We thought about this a long time and decided that we wanted to return to our experiences of ministry to Native Americans and that we could do that along the route we usually follow when we go home to Oregon and Washington to visit our families. We could follow our now familiar path through five or six Western states but with the extra time allowed by the grant we would visit tribes from here to Alaska and back again.
In the grant application we wrote, “On this journey, called “The Listening Path” we will return to the heart of Wayne’s first call to ministry among Native Americans. Our path will follow the footsteps of Christian missionaries of the 19th century who carried the gospel not only into the lands but into the consciousness of the indigenous people. We hope to witness to Native voices telling their own stories of earth and spirit, of suffering and conquest, and of tradition and faith. We wish simply to be present, in the Native way of education, listening without questioning, emptying ourselves to whatever truth, wisdom and humanity awaits.
Wayne wrote, “I have come to believe that the healing and restoration of souls is at the heart of Christ and his church. True soul work (there is also much “play” in it) is the practice of listening, the very posture of spirituality.

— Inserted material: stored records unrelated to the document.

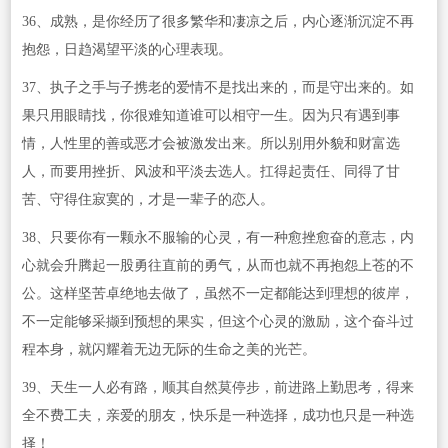
36、成熟，是你经历了很多繁华和凄凉之后，内心逐渐沉淀不再
抱怨，日趋渴望平淡的心理表现。
37、执子之手与子携老的爱情不是找出来的，而是守出来的。如
果只用眼睛找，你很难知道谁可以相守一生。因为只有遇到事
情，人性里的善或恶才会被激发出来。所以别用外貌和财富选
人，而要用挫折、风波和平淡去选人。扛得起责任、同得了甘
苦、守得住寂寞的，才是一辈子的恋人。
38、只要你有一颗永不服输的心灵，有一种愈挫愈奋的意志，内
心就会升腾起一股勇往直前的勇气，从而也就不再抱怨上苍的不
公。这样坚苦卓绝地去做了，虽然不一定都能达到理想的彼岸，
不一定能够采撷到预想的果实，但这个心灵的激励，这个奋斗过
程本身，就闪耀着无边无际的生命之美的光芒。
39、天生一人必有路，顺其自然莫停步，前进路上勤思考，得来
全不费工夫，亲爱的朋友，快乐是一种选择，成功也只是一种选
择！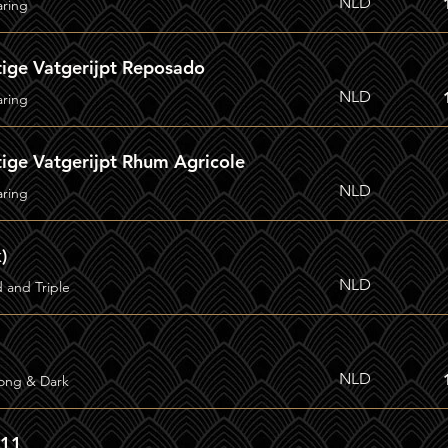
NLD
aring
tige Vatgerijpt Reposado
NLD
aring
ige Vatgerijpt Rhum Agricole
NLD
aring
)
NLD
d and Triple
NLD
rong & Dark
.11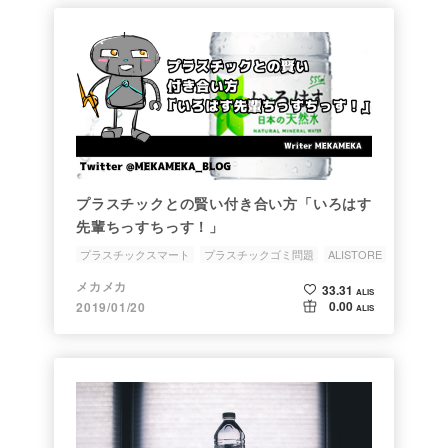
プラスチックとの賢い付き合い方「いろはす
先輩ちっすちっす！」
プラスチックスマート
プラスチックゴミ問題
ALISTORE
MEKAその他
メカメカ
33.31
ALIS
0.00
2019/01/20
ALIS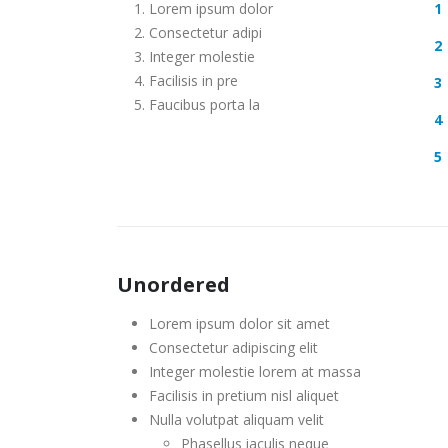
Lorem ipsum dolor
Consectetur adipi
Integer molestie
Facilisis in pre
Faucibus porta la
Unordered
Lorem ipsum dolor sit amet
Consectetur adipiscing elit
Integer molestie lorem at massa
Facilisis in pretium nisl aliquet
Nulla volutpat aliquam velit
Phasellus iaculis neque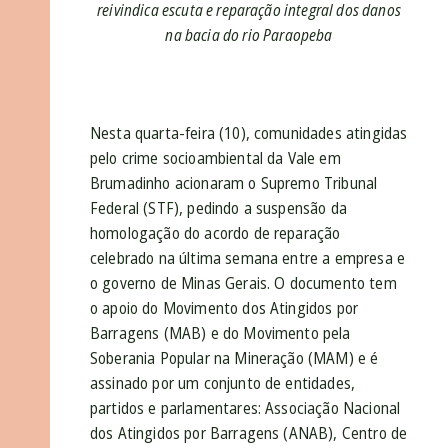
reivindica escuta e reparação integral dos danos
na bacia do rio Paraopeba
Nesta quarta-feira (10), comunidades atingidas
pelo crime socioambiental da Vale em
Brumadinho acionaram o Supremo Tribunal
Federal (STF), pedindo a suspensão da
homologação do acordo de reparação
celebrado na última semana entre a empresa e
o governo de Minas Gerais. O documento tem
o apoio do Movimento dos Atingidos por
Barragens (MAB) e do Movimento pela
Soberania Popular na Mineração (MAM) e é
assinado por um conjunto de entidades,
partidos e parlamentares: Associação Nacional
dos Atingidos por Barragens (ANAB), Centro de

“In my first ministry as pastor of a Presbyterian Church on the Navajo Reservation in Arizona, I sensed that the brokenness and suffering of indigenous peoples coupled with their undying kinship with their land and cultural lifeways has much to teach about the message of Christ and the healing of creation.”
We described the people that we have ministered to these last 20 years saying that the Presbyterian Church introduced the Protestant version of the gospel to Navajos, Hispanics of Northern New Mexico and Native Alaskans through an overlapping mission effort. For a century, Presbyterian missionaries played a pivotal role in altering the religious understanding and practices of people who still had to find ways to live within their traditional cultural context. For much of Wayne’s 20 year ministry we have lived in this Western mission field, we raised our three girls in Fort Defiance and Yuma, Arizona and then here in Taos, all places where little white kids were in the minority.
The sabbatical is an open door to new perspectives for mission for us, for our two congregations at home in Taos and, we hope, for the broader church. Our exploration will allow us to look at other faith traditions⎯Catholics, Episcopalians and Russian Orthodox⎯ to see their approaches, to listen to Native Christians and observe their worship today.
Our itinerary is determined by where our families live and the location of Native congregations nearby in Nez Perce country in Idaho and Oregon, Alaska’s Inland Passage, the Seattle and Olympic Peninsula areas, the Oregon Coast and back here in the Southwest.
In November, we got the good news about the grant. We’ve been planning, reading, thinking, researching ever since and finally, we are off in just a few days. This blog will be a place for our friends, family and congregations to follow along in our journey. As the grant is for clergy rest and renewal, we’ll be doing a lot of that, too.
We love our life in Taos but relish the opportunity to open up some new places and spaces in our minds and hearts. Come along with us on a new adventure.